Lula tem indisposição e falta a encontro com empresários do varejo em São Paulo

Lula tem indisposição e falta a encontro com empresários do varejo em São Paulo

Publicado em 11 de agosto de 2022

Os principais empresários do varejo reuniram-se na manhã de ontem com o ex-governador de São Paulo, Geraldo Alckmin (PSB), vice-presidente na chapa de Luiz Inácio Lula da Silva, e Aloizio Mercadante, coordenador do programa de governo do candidato petista. O encontro, que foi organizado pelo Instituto para Desenvolvimento do Varejo (IDV), no hotel Unique, em São Paulo, teve dois temas centrais: a reforma tributária e revogação da reforma trabalhista.

Os empresários questionaram como o PT deverá conduzir as reformas, caso o ex-presidente Lula seja eleito. O ex-presidente não compareceu à reunião por conta de uma indisposição estomacal. De acordo com sua assessoria, a indisposição não tem gravidade. O encontro reuniu cerca de 60 varejistas, entre eles, a empresária Luiza Trajano (Magazine Luiza), e Flávio Rocha (Riachuelo).

“Havia uma preocupação do setor, de forma geral, sobre uma eventual revogação da reforma trabalhista, mas tanto Alckmin como Mercadante não sinalizaram uma mudança radical nesse sentido, caso o Lula seja eleito”, disse ao Valor Jorge Gonçalves Filho, presidente do IDV. Gonçalves é executivo da rede Telhanorte Tumelero.

A revogação da reforma trabalhista é um ponto sensível ao empresariado. Outro tema discutido foi sobre como a reforma tributária deverá ser conduzida em um eventual governo do PT. “Colocamos em debate a importância de uma reforma ampla, que não só atenda aos Estados e municípios, como o empresariado e consumidores.”

Segundo o presidente do IDV, Alckmin estava “muito à vontade” no encontro com os varejistas e não fugiu das perguntas durante as duas horas da reunião.

No encontro, os empresários aproveitaram para discutir também a possibilidade de avanços na atual legislação das plataformas de comércio eletrônico.
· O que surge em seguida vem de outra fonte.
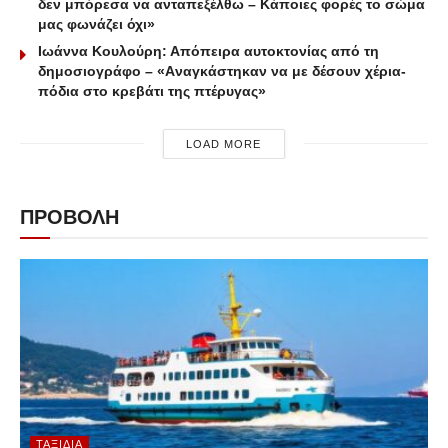
δεν μπόρεσα να ανταπεξέλθω – Κάποιες φορές το σώμα
μας φωνάζει όχι»
Ιωάννα Κουλούρη: Απόπειρα αυτοκτονίας από τη
δημοσιογράφο – «Aναγκάστηκαν να με δέσουν χέρια-
πόδια στο κρεβάτι της πτέρυγας»
LOAD MORE
ΠΡΟΒΟΛΗ
ΤΑΞΊΔΙΑ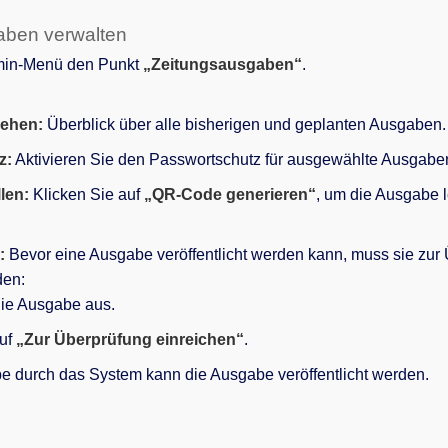
aben verwalten
min-Menü den Punkt
„Zeitungsausgaben“
.
ehen:
Überblick über alle bisherigen und geplanten Ausgaben.
z:
Aktivieren Sie den Passwortschutz für ausgewählte Ausgabe
len:
Klicken Sie auf
„QR-Code generieren“
, um die Ausgabe le
:
Bevor eine Ausgabe veröffentlicht werden kann, muss sie zur
den:
ie Ausgabe aus.
auf
„Zur Überprüfung einreichen“
.
e durch das System kann die Ausgabe veröffentlicht werden.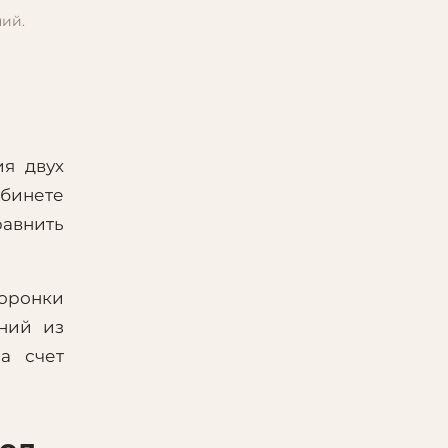
ий.
ия двух
бинете
авнить
воронки
ний из
а счет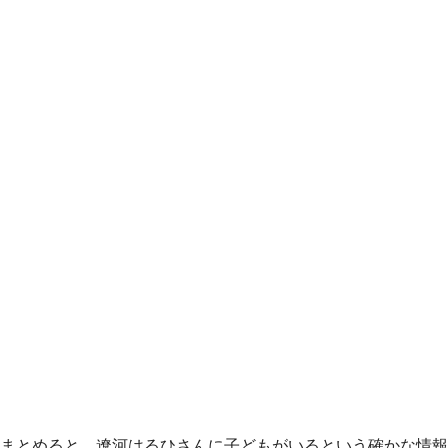
まとめると、遼河はるひさんに子どもがいるという確かな情報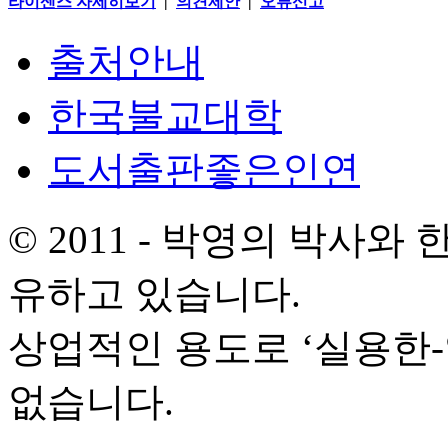
라이센스 자세히보기
|
의견제안
|
오류신고
출처안내
한국불교대학
도서출판좋은인연
© 2011 - 박영의 박사
유하고 있습니다.
상업적인 용도로 ‘실용한
없습니다.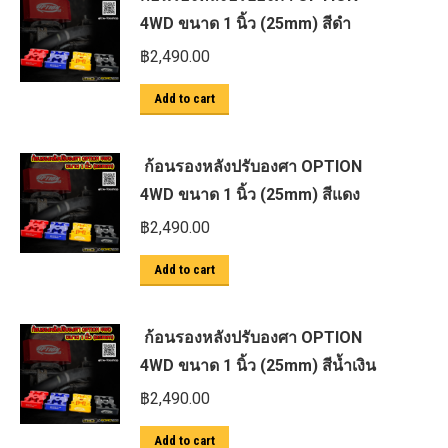
4WD ขนาด 1 นิ้ว (25mm) สีดำ
฿
2,490.00
Add to cart
ก้อนรองหลังปรับองศา OPTION
4WD ขนาด 1 นิ้ว (25mm) สีแดง
฿
2,490.00
Add to cart
ก้อนรองหลังปรับองศา OPTION
4WD ขนาด 1 นิ้ว (25mm) สีน้ำเงิน
฿
2,490.00
Add to cart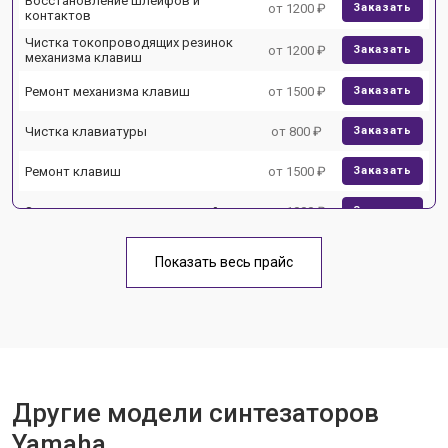
Восстановление шлейфов и
от 1200 ₽
Заказать
контактов
Чистка токопроводящих резинок
от 1200 ₽
Заказать
механизма клавиш
Ремонт механизма клавиш
от 1500 ₽
Заказать
Чистка клавиатуры
от 800 ₽
Заказать
Ремонт клавиш
от 1500 ₽
Заказать
Замена клавиш и уплотнителей
от 1000 ₽
Заказать
Чистка и профилактика
от 1200 ₽
Заказать
внутрикорпусная
Показать весь прайс
Ремонт корпусных элементов
от 1800 ₽
Заказать
Восстановление после попадания
от 1500 ₽
Заказать
влаги
Прошивка (Обновление ПО)
от 1000 ₽
Заказать
Другие модели синтезаторов
Замена экрана
от 1500 ₽
Заказать
Yamaha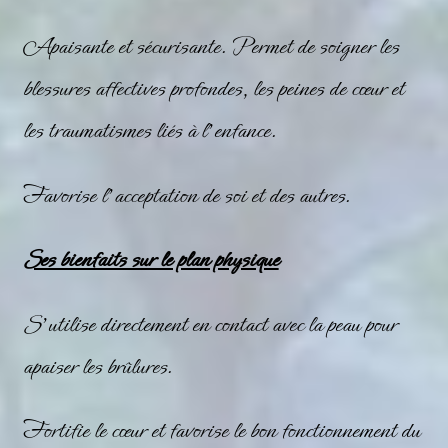
Apaisante et sécurisante. Permet de soigner les
blessures affectives profondes, les peines de cœur et
les traumatismes liés à l’enfance.
Favorise l’acceptation de soi et des autres.
Ses bienfaits sur le plan physique
S’utilise directement en contact avec la peau pour
apaiser les brûlures.
Fortifie le cœur et favorise le bon fonctionnement du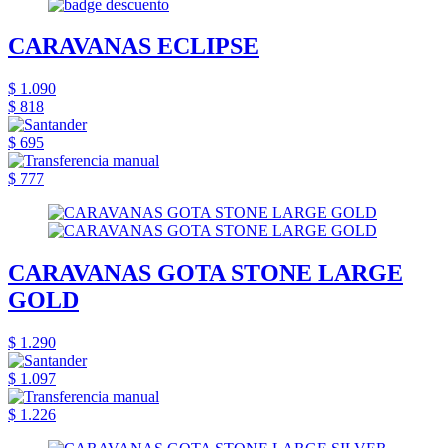
CARAVANAS ECLIPSE
$ 1.090
$ 818
$ 695
$ 777
CARAVANAS GOTA STONE LARGE
GOLD
$ 1.290
$ 1.097
$ 1.226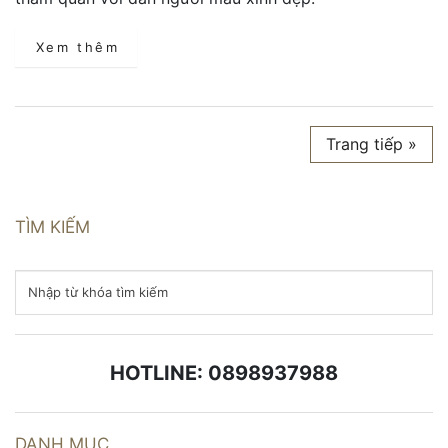
Xem thêm
Trang tiếp »
TÌM KIẾM
HOTLINE: 0898937988
DANH MỤC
O tema foi levantado pelo IDV, principal entidade do setor, e Mercadante acenou com a possibilidade de avançar numa pauta voltada à regulamentação dos “marketplaces” (operação de venda de itens de terceiros), e aumento de fiscalização de sites e aplicativos asiáticos.

Esse é um tema que vinha avançando no início do ano, dentro do atual Ministério da Economia, de Paulo Guedes, mas o presidente Jair Bolsonaro se posicionou publicamente, em maio, contra eventuais mudanças ligadas a essas plataformas.
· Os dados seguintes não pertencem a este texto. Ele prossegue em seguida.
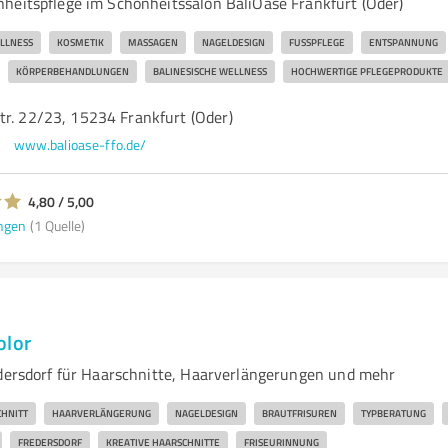
heitspflege im Schönheitssalon BaliOase Frankfurt (Oder)
LLNESS
KOSMETIK
MASSAGEN
NAGELDESIGN
FUSSPFLEGE
ENTSPANNUNG
KÖRPERBEHANDLUNGEN
BALINESISCHE WELLNESS
HOCHWERTIGE PFLEGEPRODUKTE
tr. 22/23, 15234 Frankfurt (Oder)
www.balioase-ffo.de/
4,80 / 5,00
ngen
(1 Quelle)
olor
edersdorf für Haarschnitte, Haarverlängerungen und mehr
HNITT
HAARVERLÄNGERUNG
NAGELDESIGN
BRAUTFRISUREN
TYPBERATUNG
FREDERSDORF
KREATIVE HAARSCHNITTE
FRISEURINNUNG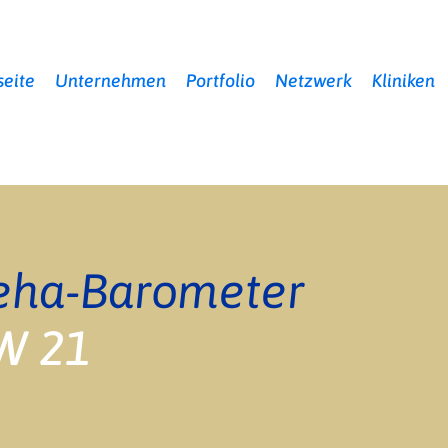
seite
Unternehmen
Portfolio
Netzwerk
Kliniken
eha-Barometer
W 21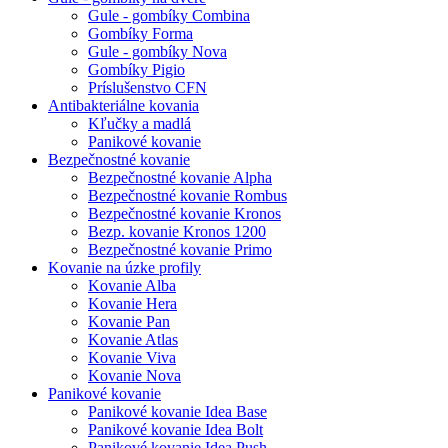
Gule - gombíky Combina
Gombíky Forma
Gule - gombíky Nova
Gombíky Pigio
Príslušenstvo CFN
Antibakteriálne kovania
Kľučky a madlá
Panikové kovanie
Bezpečnostné kovanie
Bezpečnostné kovanie Alpha
Bezpečnostné kovanie Rombus
Bezpečnostné kovanie Kronos
Bezp. kovanie Kronos 1200
Bezpečnostné kovanie Primo
Kovanie na úzke profily
Kovanie Alba
Kovanie Hera
Kovanie Pan
Kovanie Atlas
Kovanie Viva
Kovanie Nova
Panikové kovanie
Panikové kovanie Idea Base
Panikové kovanie Idea Bolt
Panikové kovanie Idea Push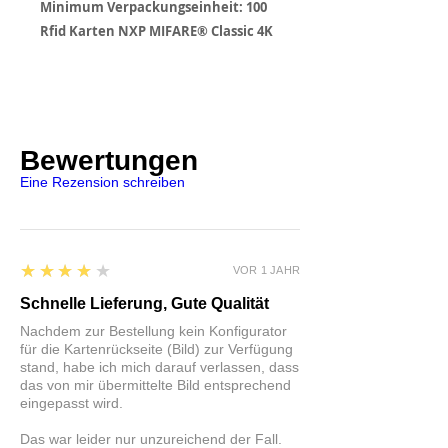
Minimum Verpackungseinheit: 100
Rfid Karten NXP MIFARE® Classic 4K
Bewertungen
Eine Rezension schreiben
4
★★★★★
VOR 1 JAHR
Schnelle Lieferung, Gute Qualität
Nachdem zur Bestellung kein Konfigurator
für die Kartenrückseite (Bild) zur Verfügung
stand, habe ich mich darauf verlassen, dass
das von mir übermittelte Bild entsprechend
eingepasst wird.
Das war leider nur unzureichend der Fall.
A conversa sobre esse tema não avançou em relação a alguma medida específica, como eventual criação de nova taxação dessas plataformas, mas houve sinalização positiva para se discutir formas de tornar a competição mais justa e menos danosa aos cofres públicos.

“A questão levada a eles foi da competição injusta e da sonegação fiscal, com a entrada de milhões de produtos sem fiscalização, causando evasão fiscal monstruosa”, disse uma fonte presente ao encontro. Mercadante chegou a levantar a hipótese de responsabilizar as plataformas em termos sociais, em criar formas de proteger os funcionários das empresas de entrega.
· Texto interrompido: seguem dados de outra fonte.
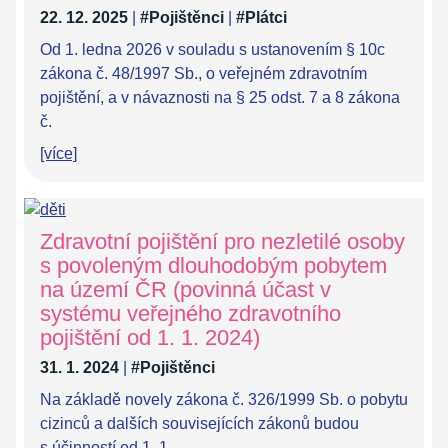
22. 12. 2025
|
#Pojištěnci
|
#Plátci
Od 1. ledna 2026 v souladu s ustanovením § 10c
zákona č. 48/1997 Sb., o veřejném zdravotním
pojištění, a v návaznosti na § 25 odst. 7 a 8 zákona
č.
[více]
Zdravotní pojištění pro nezletilé osoby
s povoleným dlouhodobým pobytem
na území ČR (povinná účast v
systému veřejného zdravotního
pojištění od 1. 1. 2024)
31. 1. 2024
|
#Pojištěnci
Na základě novely zákona č. 326/1999 Sb. o pobytu
cizinců a dalších souvisejících zákonů budou
s účinností od 1. 1.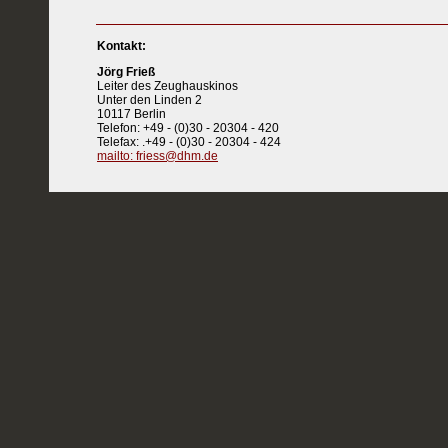
Kontakt:
Jörg Frieß
Leiter des Zeughauskinos
Unter den Linden 2
10117 Berlin
Telefon: +49 - (0)30 - 20304 - 420
Telefax: .+49 - (0)30 - 20304 - 424
mailto: friess@dhm.de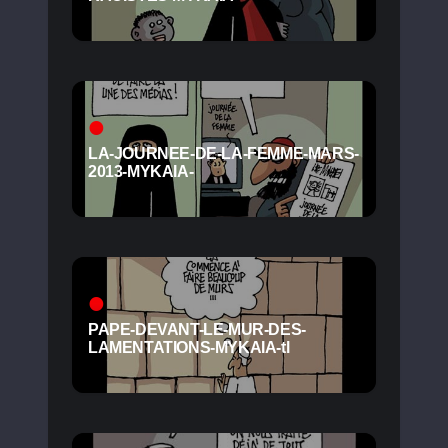
LA-JOURNEE-DE-LA-FEMME-MARS-
2013-MYKAIA-
PAPE-DEVANT-LE-MUR-DES-
LAMENTATIONS-MYKAIA-tl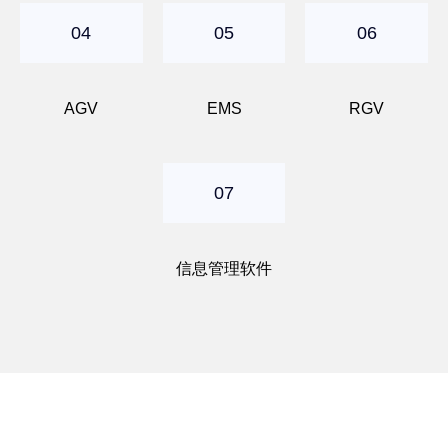
04
05
06
AGV
EMS
RGV
07
信息管理软件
“[Essa questão] é uma bandeira muito cara ao varejo e vai estar em todas as reuniões com os candidatos”, disse um empresário que esteve presente.

O IDV apresentou os dados de um estudo, obtido pelo Valor em fevereiro, e já encaminhado ao atual governo, de que a sonegação nas plataformas ultrapassa os R$ 400 bilhões até hoje, sendo R$ 19 bilhões a R$ 20 bilhões só em 2020 – 80% dessas plataformas alvo do levantamento são da Ásia.

O IDV não é signatário da carta em defesa da democracia, que será lida hoje no Largo de São Francisco e na PUC, do Rio, que reúne quase 900 mil assinaturas. Ao Valor, o presidente do IDV afirmou que a entidade é apartidária e que pretende ouvir todos os candidatos à Presidência, antes de participar desses tipos de manifesto.

Simone Tebet (MDB) e Ciro Gomes (PDT) também vão se reunir com o IDV no mês de agosto. A data para a participação do presidente Jair Bolsonaro (PL) ainda está em discussão.